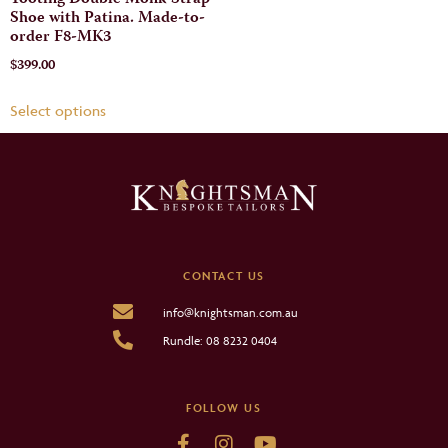
Tooting Double Monk Strap
Shoe with Patina. Made-to-
order F8-MK3
$
399.00
Select options
CONTACT US
info@knightsman.com.au
Rundle: 08 8232 0404
FOLLOW US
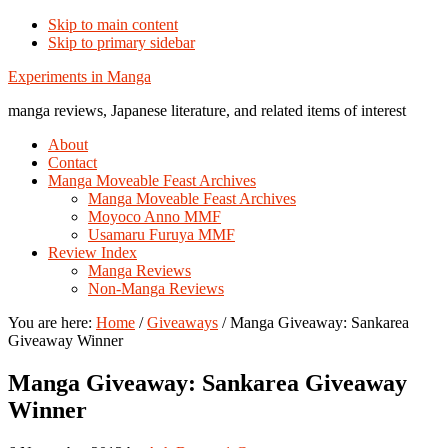
Skip to main content
Skip to primary sidebar
Additional
Experiments in Manga
menu
manga reviews, Japanese literature, and related items of interest
About
Contact
Manga Moveable Feast Archives
Manga Moveable Feast Archives
Moyoco Anno MMF
Usamaru Furuya MMF
Review Index
Manga Reviews
Non-Manga Reviews
You are here:
Home
/
Giveaways
/
Manga Giveaway: Sankarea
Giveaway Winner
Manga Giveaway: Sankarea Giveaway
Winner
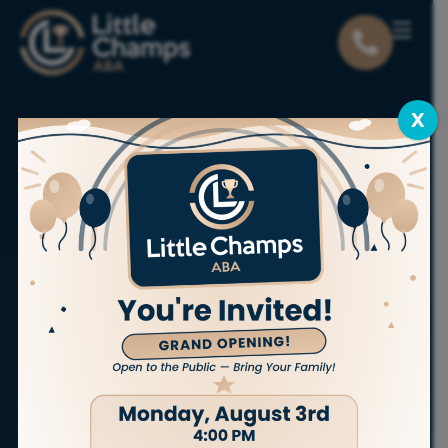
X
Locations
Utah
Tooele
ABA THERAPY SERVICES IN TOOELE
Bring out
the champion
in your child.
At Little Champs ABA, we proudly offer
personalized,
in-home ABA therapy services
to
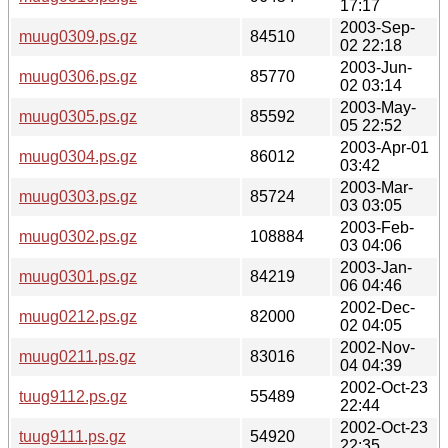
17:17
2003-Sep-
muug0309.ps.gz
84510
02 22:18
2003-Jun-
muug0306.ps.gz
85770
02 03:14
2003-May-
muug0305.ps.gz
85592
05 22:52
2003-Apr-01
muug0304.ps.gz
86012
03:42
2003-Mar-
muug0303.ps.gz
85724
03 03:05
2003-Feb-
muug0302.ps.gz
108884
03 04:06
2003-Jan-
muug0301.ps.gz
84219
06 04:46
2002-Dec-
muug0212.ps.gz
82000
02 04:05
2002-Nov-
muug0211.ps.gz
83016
04 04:39
2002-Oct-23
tuug9112.ps.gz
55489
22:44
2002-Oct-23
tuug9111.ps.gz
54920
22:35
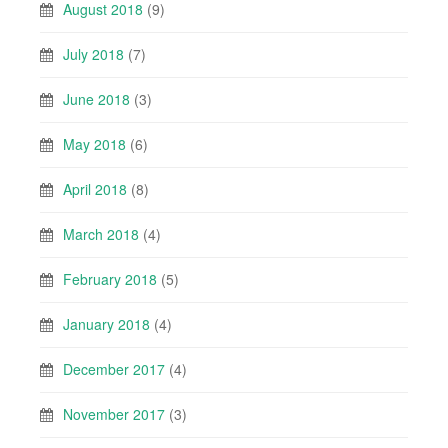
August 2018
(9)
July 2018
(7)
June 2018
(3)
May 2018
(6)
April 2018
(8)
March 2018
(4)
February 2018
(5)
January 2018
(4)
December 2017
(4)
November 2017
(3)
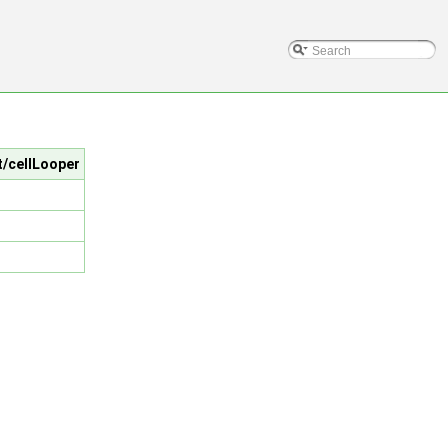
t/cellLooper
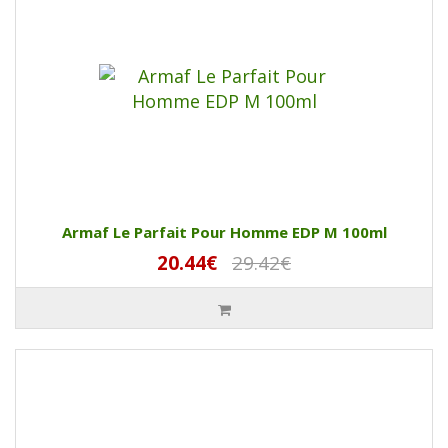
Armaf Le Parfait Pour Homme EDP M 100ml
20.44€
29.42€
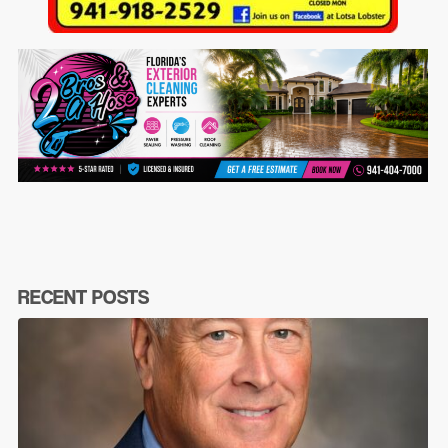
RECENT POSTS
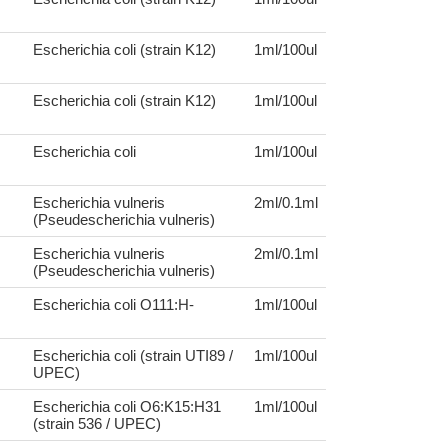
Escherichia coli (strain K12)
1ml/100ul
Escherichia coli (strain K12)
1ml/100ul
Escherichia coli
1ml/100ul
Escherichia vulneris
2ml/0.1ml
(Pseudescherichia vulneris)
Escherichia vulneris
2ml/0.1ml
(Pseudescherichia vulneris)
Escherichia coli O111:H-
1ml/100ul
Escherichia coli (strain UTI89 /
1ml/100ul
UPEC)
Escherichia coli O6:K15:H31
1ml/100ul
(strain 536 / UPEC)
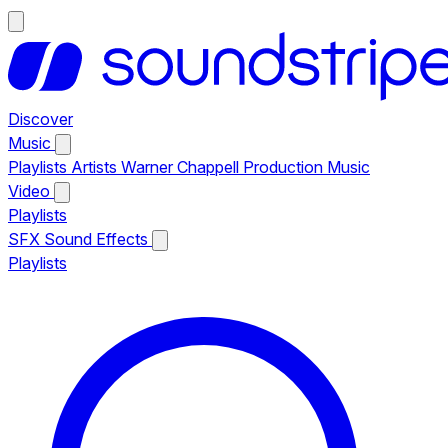
Discover
Music
Playlists
Artists
Warner Chappell Production Music
Video
Playlists
SFX
Sound Effects
Playlists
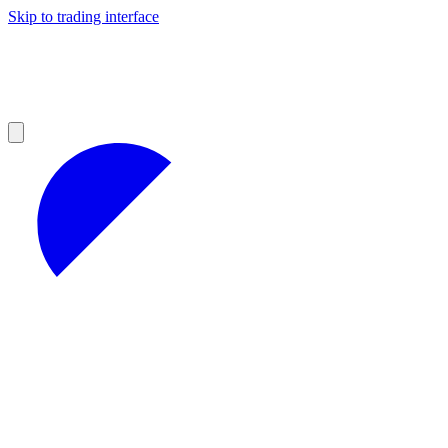
Skip to trading interface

————

=== What to do ===
Copy out the records above in full, exactly as written, but not the pictures.

=== Solution to this exercise ===
Tooting Double Monk Strap
Shoe with Patina. Made-to-
order F8-MK3
$
399.00
Select options
CONTACT US
info@knightsman.com.au
Rundle: 08 8232 0404
FOLLOW US
Skip to main content
Skip to primary sidebar
Additional
Experiments in Manga
menu
manga reviews, Japanese literature, and related items of interest
About
Contact
Manga Moveable Feast Archives
Manga Moveable Feast Archives
Moyoco Anno MMF
Usamaru Furuya MMF
Review Index
Manga Reviews
Non-Manga Reviews
You are here:
Home
/
Giveaways
/
Manga Giveaway: Sankarea
Giveaway Winner
Manga Giveaway: Sankarea Giveaway
Winner
X
Locations
Utah
Tooele
ABA THERAPY SERVICES IN TOOELE
Bring out
the champion
in your child.
At Little Champs ABA, we proudly offer
personalized,
in-home ABA therapy services
to
17:17
2003-Sep-
muug0309.ps.gz
84510
02 22:18
2003-Jun-
muug0306.ps.gz
85770
02 03:14
2003-May-
muug0305.ps.gz
85592
05 22:52
2003-Apr-01
muug0304.ps.gz
86012
03:42
2003-Mar-
muug0303.ps.gz
85724
03 03:05
2003-Feb-
muug0302.ps.gz
108884
03 04:06
2003-Jan-
muug0301.ps.gz
84219
06 04:46
2002-Dec-
muug0212.ps.gz
82000
02 04:05
2002-Nov-
muug0211.ps.gz
83016
04 04:39
2002-Oct-23
tuug9112.ps.gz
55489
22:44
2002-Oct-23
tuug9111.ps.gz
54920
22:35
August 2018
(9)
July 2018
(7)
June 2018
(3)
May 2018
(6)
April 2018
(8)
March 2018
(4)
February 2018
(5)
January 2018
(4)
December 2017
(4)
November 2017
(3)
t/cellLooper
Armaf Le Parfait Pour Homme EDP M 100ml
20.44€
29.42€
RECENT POSTS
Escherichia coli (strain K12)
1ml/100ul
Escherichia coli (strain K12)
1ml/100ul
Escherichia coli
1ml/100ul
Escherichia vulneris
2ml/0.1ml
(Pseudescherichia vulneris)
Escherichia vulneris
2ml/0.1ml
(Pseudescherichia vulneris)
Escherichia coli O111:H-
1ml/100ul
Escherichia coli (strain UTI89 /
1ml/100ul
UPEC)
Escherichia coli O6:K15:H31
1ml/100ul
(strain 536 / UPEC)
Discover
Music
Playlists
Artists
Warner Chappell Production Music
Video
Playlists
SFX
Sound Effects
Playlists
Skip to trading interface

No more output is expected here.